▸ **Task details**
Go through the entries below and tally each line holding the string "пола". Return the number only.

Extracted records
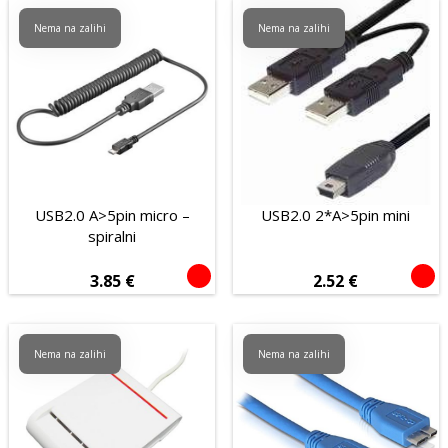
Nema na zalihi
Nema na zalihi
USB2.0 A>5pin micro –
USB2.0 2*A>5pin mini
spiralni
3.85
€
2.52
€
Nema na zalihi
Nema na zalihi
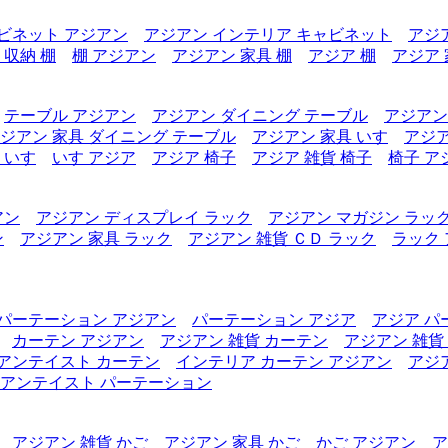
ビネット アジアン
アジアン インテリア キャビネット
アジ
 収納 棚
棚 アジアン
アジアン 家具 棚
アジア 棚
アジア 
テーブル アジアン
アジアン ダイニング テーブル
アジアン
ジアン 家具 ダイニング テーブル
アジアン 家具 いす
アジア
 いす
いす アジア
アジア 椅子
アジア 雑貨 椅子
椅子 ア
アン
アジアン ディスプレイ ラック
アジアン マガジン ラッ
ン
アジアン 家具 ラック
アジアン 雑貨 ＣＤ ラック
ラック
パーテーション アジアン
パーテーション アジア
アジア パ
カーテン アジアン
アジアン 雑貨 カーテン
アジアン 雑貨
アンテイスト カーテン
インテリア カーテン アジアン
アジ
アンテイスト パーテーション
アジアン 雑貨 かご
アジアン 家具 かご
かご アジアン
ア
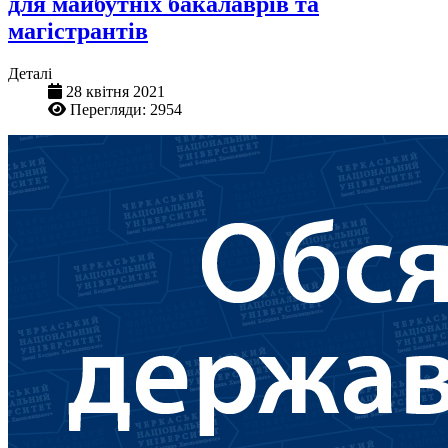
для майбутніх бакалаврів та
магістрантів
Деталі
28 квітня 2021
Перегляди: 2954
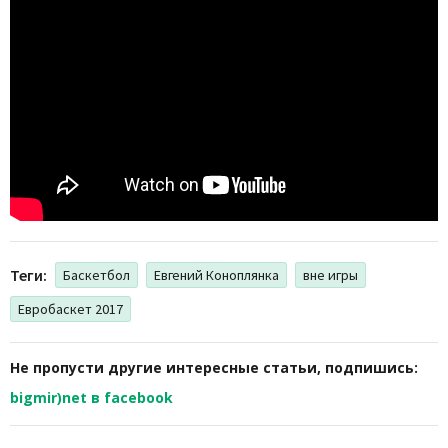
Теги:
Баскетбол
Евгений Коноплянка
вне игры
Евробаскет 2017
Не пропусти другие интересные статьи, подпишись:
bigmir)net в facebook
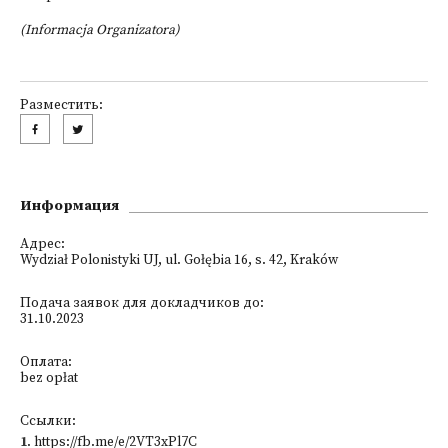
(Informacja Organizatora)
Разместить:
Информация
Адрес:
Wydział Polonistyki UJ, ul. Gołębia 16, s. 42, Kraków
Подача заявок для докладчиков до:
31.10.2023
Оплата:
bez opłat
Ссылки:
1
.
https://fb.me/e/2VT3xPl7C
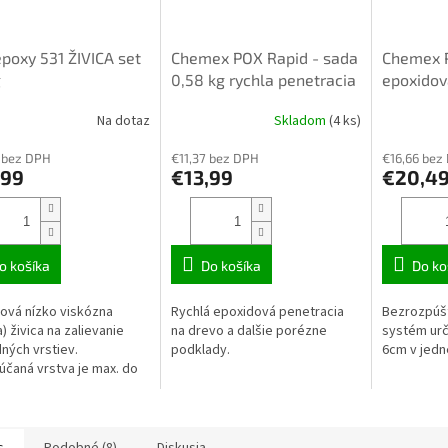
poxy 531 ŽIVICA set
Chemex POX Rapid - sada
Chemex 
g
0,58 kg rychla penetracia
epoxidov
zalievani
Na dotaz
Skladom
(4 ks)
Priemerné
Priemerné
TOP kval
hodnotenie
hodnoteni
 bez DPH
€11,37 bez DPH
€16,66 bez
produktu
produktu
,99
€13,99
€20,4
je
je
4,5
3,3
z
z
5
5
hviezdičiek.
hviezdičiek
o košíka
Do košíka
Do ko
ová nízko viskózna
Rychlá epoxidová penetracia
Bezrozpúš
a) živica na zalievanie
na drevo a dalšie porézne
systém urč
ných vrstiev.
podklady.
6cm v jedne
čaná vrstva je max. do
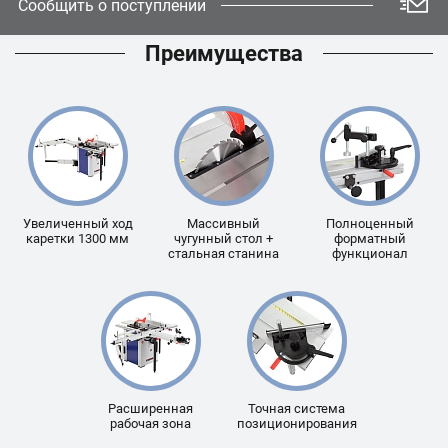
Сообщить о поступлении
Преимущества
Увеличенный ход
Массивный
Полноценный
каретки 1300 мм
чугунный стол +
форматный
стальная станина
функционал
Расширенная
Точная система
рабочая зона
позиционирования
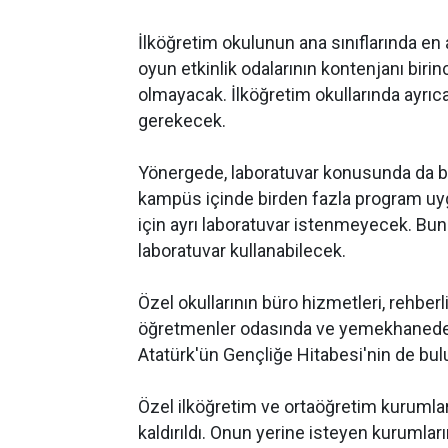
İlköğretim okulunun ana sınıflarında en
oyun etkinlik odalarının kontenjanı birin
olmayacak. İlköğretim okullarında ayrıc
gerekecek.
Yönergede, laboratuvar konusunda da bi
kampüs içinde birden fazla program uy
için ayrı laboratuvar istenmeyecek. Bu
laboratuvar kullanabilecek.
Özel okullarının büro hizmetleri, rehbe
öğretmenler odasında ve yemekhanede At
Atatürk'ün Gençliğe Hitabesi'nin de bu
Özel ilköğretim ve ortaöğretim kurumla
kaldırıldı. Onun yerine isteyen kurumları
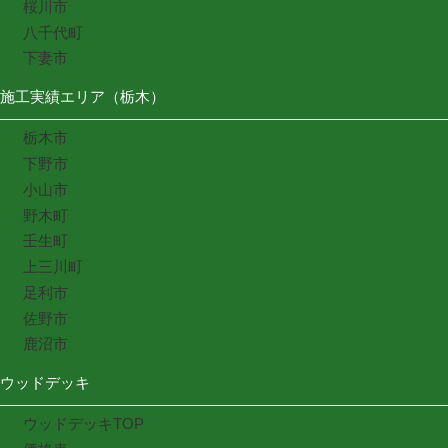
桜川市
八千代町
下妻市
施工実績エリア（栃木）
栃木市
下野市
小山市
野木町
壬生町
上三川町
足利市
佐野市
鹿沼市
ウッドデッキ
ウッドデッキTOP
--
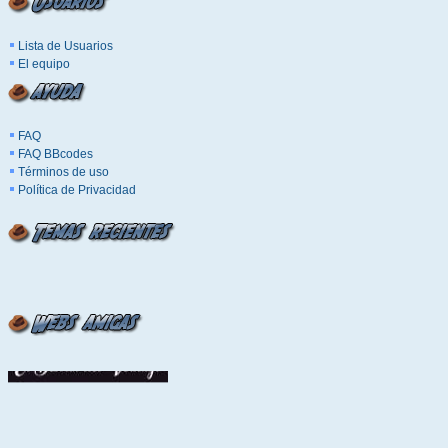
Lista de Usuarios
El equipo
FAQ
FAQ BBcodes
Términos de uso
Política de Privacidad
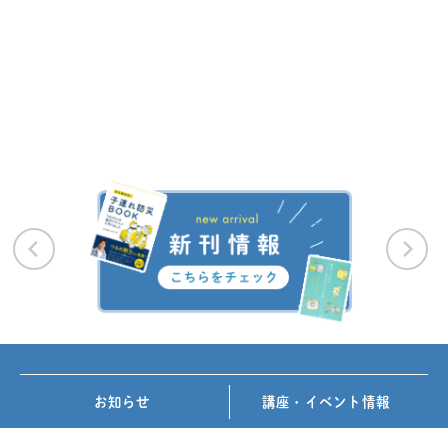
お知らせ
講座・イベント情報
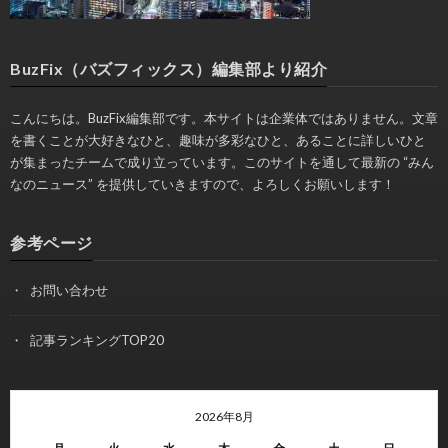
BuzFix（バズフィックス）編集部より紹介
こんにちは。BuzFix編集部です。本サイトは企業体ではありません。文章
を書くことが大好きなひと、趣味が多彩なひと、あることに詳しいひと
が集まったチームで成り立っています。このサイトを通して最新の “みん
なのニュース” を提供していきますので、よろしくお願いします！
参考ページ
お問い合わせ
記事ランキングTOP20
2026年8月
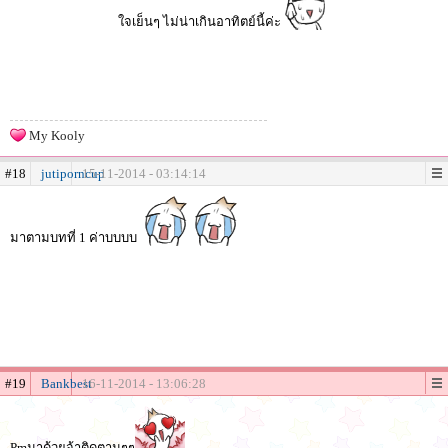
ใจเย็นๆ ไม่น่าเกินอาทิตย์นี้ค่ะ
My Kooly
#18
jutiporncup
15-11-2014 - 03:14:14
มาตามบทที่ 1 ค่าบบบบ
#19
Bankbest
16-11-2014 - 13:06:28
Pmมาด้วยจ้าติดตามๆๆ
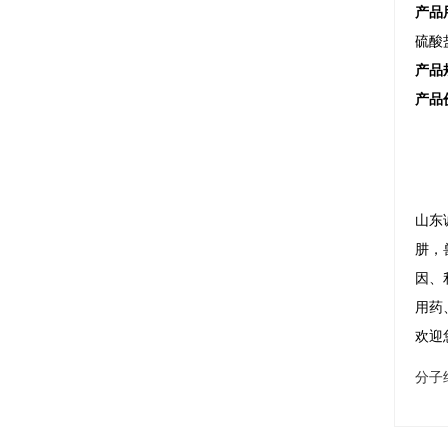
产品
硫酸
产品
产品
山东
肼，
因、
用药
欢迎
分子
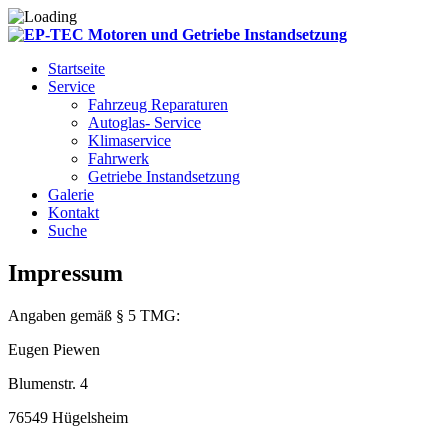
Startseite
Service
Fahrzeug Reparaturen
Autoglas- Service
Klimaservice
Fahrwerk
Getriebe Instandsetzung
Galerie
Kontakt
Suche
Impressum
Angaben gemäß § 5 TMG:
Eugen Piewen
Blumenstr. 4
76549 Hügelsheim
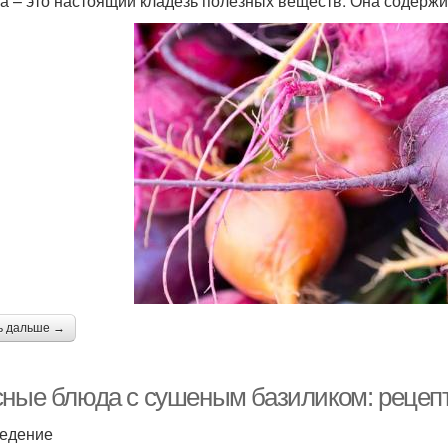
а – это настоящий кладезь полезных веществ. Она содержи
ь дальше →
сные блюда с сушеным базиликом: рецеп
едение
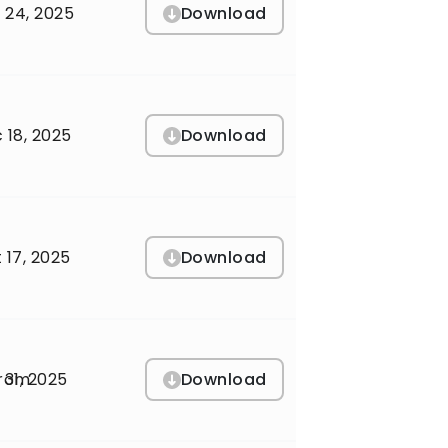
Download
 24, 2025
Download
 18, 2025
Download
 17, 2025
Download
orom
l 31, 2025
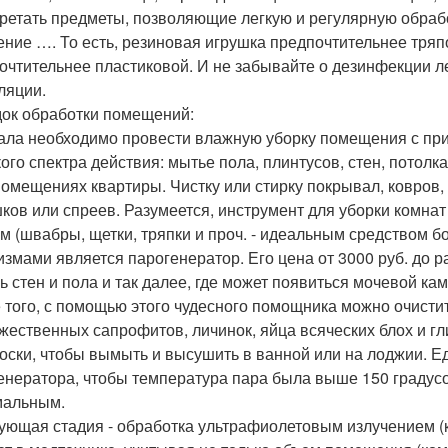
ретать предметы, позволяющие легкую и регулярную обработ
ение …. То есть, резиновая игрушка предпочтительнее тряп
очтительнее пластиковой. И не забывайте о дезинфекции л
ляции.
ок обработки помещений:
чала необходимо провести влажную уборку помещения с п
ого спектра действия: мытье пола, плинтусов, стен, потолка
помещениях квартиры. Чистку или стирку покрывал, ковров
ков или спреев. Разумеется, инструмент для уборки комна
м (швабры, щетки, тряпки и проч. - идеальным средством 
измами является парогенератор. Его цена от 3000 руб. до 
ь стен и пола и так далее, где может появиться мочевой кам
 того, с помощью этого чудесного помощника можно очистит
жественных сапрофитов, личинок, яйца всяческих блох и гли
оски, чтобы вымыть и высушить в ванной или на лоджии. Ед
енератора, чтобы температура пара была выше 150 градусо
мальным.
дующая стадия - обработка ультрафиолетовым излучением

▸ **Response below**
2